= TO DO =
Which lines below contain "case"? Pull them out.

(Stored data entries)
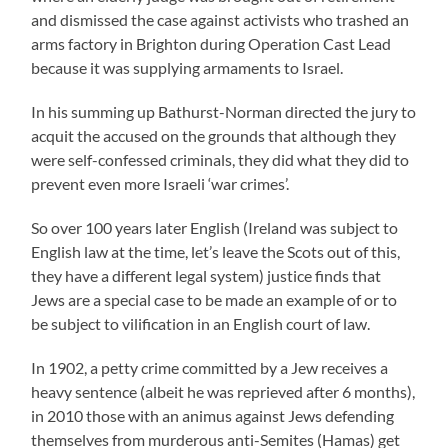
and dismissed the case against activists who trashed an
arms factory in Brighton during Operation Cast Lead
because it was supplying armaments to Israel.
In his summing up Bathurst-Norman directed the jury to
acquit the accused on the grounds that although they
were self-confessed criminals, they did what they did to
prevent even more Israeli ‘war crimes’.
So over 100 years later English (Ireland was subject to
English law at the time, let’s leave the Scots out of this,
they have a different legal system) justice finds that
Jews are a special case to be made an example of or to
be subject to vilification in an English court of law.
In 1902, a petty crime committed by a Jew receives a
heavy sentence (albeit he was reprieved after 6 months),
in 2010 those with an animus against Jews defending
themselves from murderous anti-Semites (Hamas) get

= RESULT OF THIS TASK =
and dismissed the case against activists who trashed an
Jews are a special case to be made an example of or to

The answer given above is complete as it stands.